[Stored data entries]
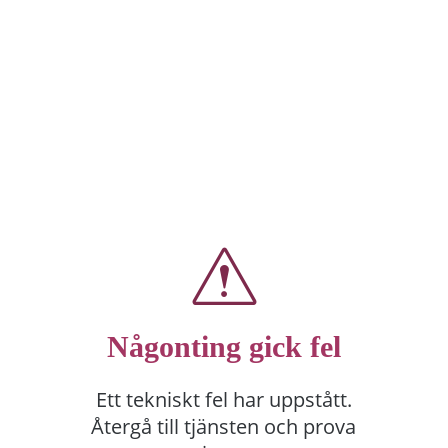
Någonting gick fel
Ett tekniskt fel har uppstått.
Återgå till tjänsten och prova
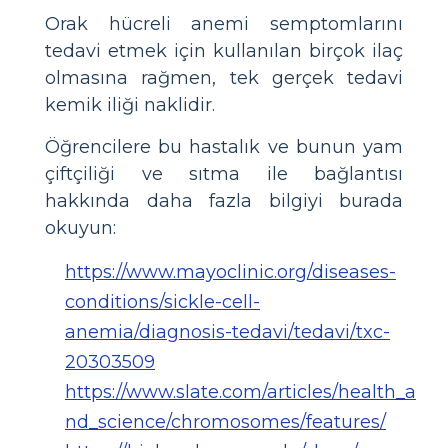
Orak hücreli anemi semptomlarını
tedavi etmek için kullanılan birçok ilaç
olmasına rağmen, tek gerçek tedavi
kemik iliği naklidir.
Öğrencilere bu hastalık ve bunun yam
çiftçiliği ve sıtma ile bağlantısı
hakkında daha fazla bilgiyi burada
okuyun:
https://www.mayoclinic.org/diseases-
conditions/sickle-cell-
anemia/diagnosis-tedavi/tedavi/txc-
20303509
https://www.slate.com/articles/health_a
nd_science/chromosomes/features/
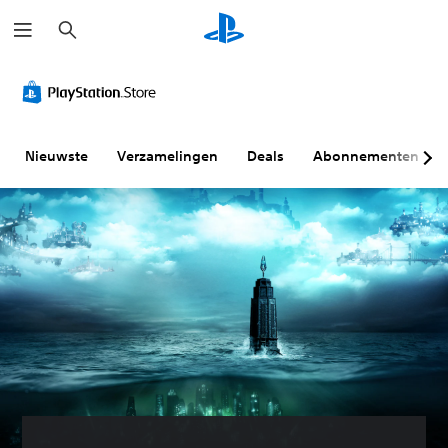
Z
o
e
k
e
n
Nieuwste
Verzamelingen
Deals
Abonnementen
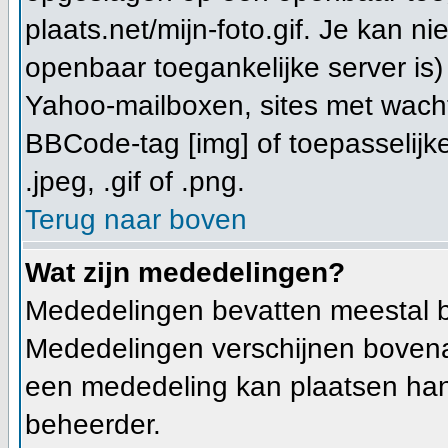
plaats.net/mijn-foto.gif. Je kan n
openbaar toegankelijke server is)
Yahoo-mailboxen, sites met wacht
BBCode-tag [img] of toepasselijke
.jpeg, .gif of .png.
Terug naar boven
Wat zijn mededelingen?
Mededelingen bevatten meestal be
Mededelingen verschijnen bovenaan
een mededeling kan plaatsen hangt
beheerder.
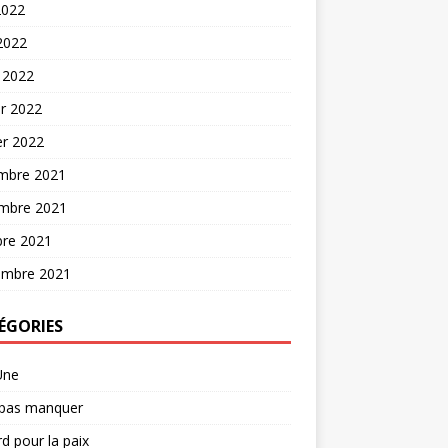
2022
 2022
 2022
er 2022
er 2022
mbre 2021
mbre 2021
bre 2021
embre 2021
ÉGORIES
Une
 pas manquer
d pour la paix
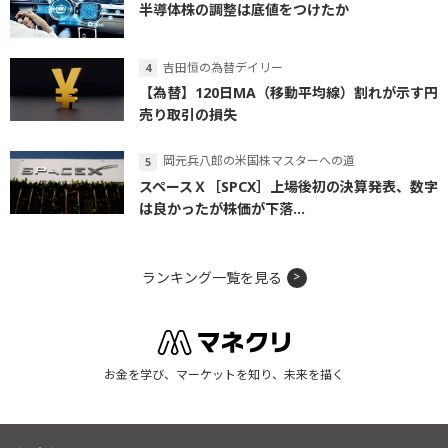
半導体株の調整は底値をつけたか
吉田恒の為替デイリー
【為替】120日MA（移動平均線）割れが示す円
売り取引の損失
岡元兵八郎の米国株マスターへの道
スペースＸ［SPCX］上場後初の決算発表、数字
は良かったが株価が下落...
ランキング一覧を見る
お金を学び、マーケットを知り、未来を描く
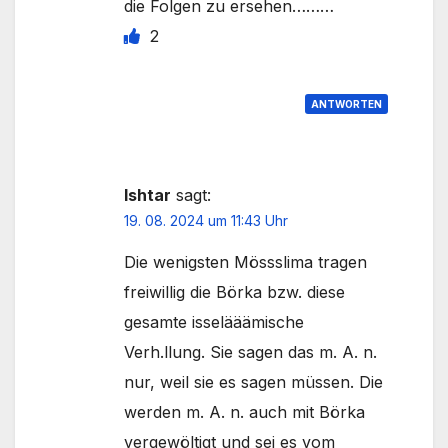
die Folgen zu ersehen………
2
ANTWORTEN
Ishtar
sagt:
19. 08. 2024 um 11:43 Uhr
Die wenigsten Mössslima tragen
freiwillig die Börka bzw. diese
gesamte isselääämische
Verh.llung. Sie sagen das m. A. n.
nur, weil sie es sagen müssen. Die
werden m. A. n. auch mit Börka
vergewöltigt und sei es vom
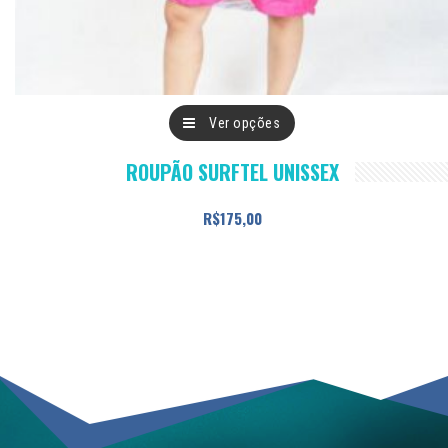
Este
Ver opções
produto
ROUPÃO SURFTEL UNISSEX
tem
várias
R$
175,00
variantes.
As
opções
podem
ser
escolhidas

---

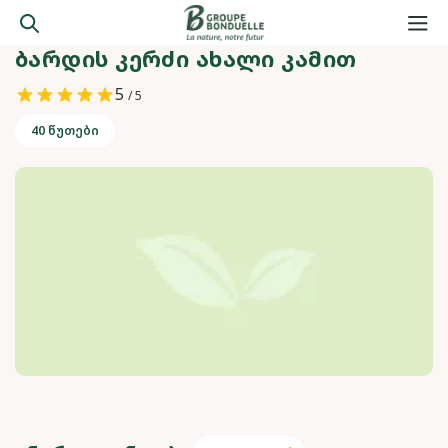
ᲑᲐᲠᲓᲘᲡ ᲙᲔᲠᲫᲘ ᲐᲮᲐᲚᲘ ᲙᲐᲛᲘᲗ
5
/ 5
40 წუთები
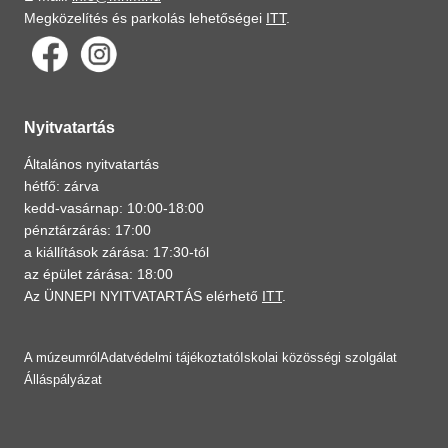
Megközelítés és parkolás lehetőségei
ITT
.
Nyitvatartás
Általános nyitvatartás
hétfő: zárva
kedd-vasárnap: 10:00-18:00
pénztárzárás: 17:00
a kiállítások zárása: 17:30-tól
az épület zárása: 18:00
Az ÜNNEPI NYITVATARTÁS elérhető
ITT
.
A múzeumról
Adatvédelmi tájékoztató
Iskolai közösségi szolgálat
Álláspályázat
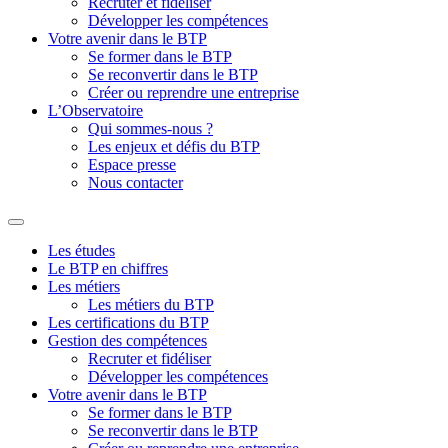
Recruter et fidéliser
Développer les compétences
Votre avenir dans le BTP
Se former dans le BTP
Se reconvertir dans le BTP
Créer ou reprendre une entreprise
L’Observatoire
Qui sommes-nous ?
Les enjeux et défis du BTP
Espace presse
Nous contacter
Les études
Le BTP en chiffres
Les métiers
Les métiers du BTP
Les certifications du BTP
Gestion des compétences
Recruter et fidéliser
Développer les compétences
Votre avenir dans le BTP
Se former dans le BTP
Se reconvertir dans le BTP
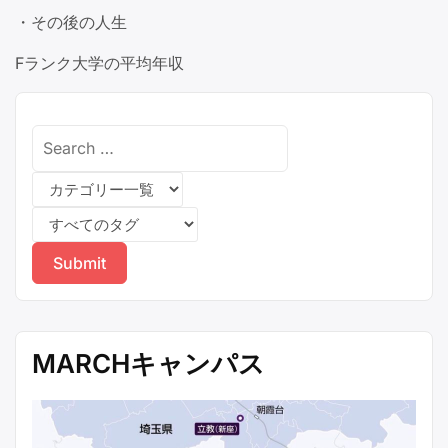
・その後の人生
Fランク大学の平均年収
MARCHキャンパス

EXERCISE
Line count for the word "tedavi": give the number of lines in the entries above that contain it, and nothing more.

SOLUTION TO THIS PROBLEM
3